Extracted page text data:
◇ ◇ ◇ ◇ ◇ ◇ ◇

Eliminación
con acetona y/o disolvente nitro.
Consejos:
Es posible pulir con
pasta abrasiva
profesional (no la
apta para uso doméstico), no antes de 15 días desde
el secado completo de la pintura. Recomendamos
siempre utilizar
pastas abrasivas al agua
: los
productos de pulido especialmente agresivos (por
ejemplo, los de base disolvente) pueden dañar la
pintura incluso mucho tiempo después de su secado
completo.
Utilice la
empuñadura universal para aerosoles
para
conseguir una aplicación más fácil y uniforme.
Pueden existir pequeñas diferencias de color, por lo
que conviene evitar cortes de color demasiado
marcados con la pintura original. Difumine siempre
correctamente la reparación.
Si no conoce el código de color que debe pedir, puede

◇ ◇ ◇ ◇ ◇ ◇ ◇

_TASK INSTRUCTIONS_
Reproduce the whole of the records exactly, so that no line differs from the source above.

_TASK ANSWER_
Eliminación
con acetona y/o disolvente nitro.
Consejos:
Es posible pulir con
pasta abrasiva
profesional (no la
apta para uso doméstico), no antes de 15 días desde
el secado completo de la pintura. Recomendamos
siempre utilizar
pastas abrasivas al agua
: los
productos de pulido especialmente agresivos (por
ejemplo, los de base disolvente) pueden dañar la
pintura incluso mucho tiempo después de su secado
completo.
Utilice la
empuñadura universal para aerosoles
para
conseguir una aplicación más fácil y uniforme.
Pueden existir pequeñas diferencias de color, por lo
que conviene evitar cortes de color demasiado
marcados con la pintura original. Difumine siempre
correctamente la reparación.
Si no conoce el código de color que debe pedir, puede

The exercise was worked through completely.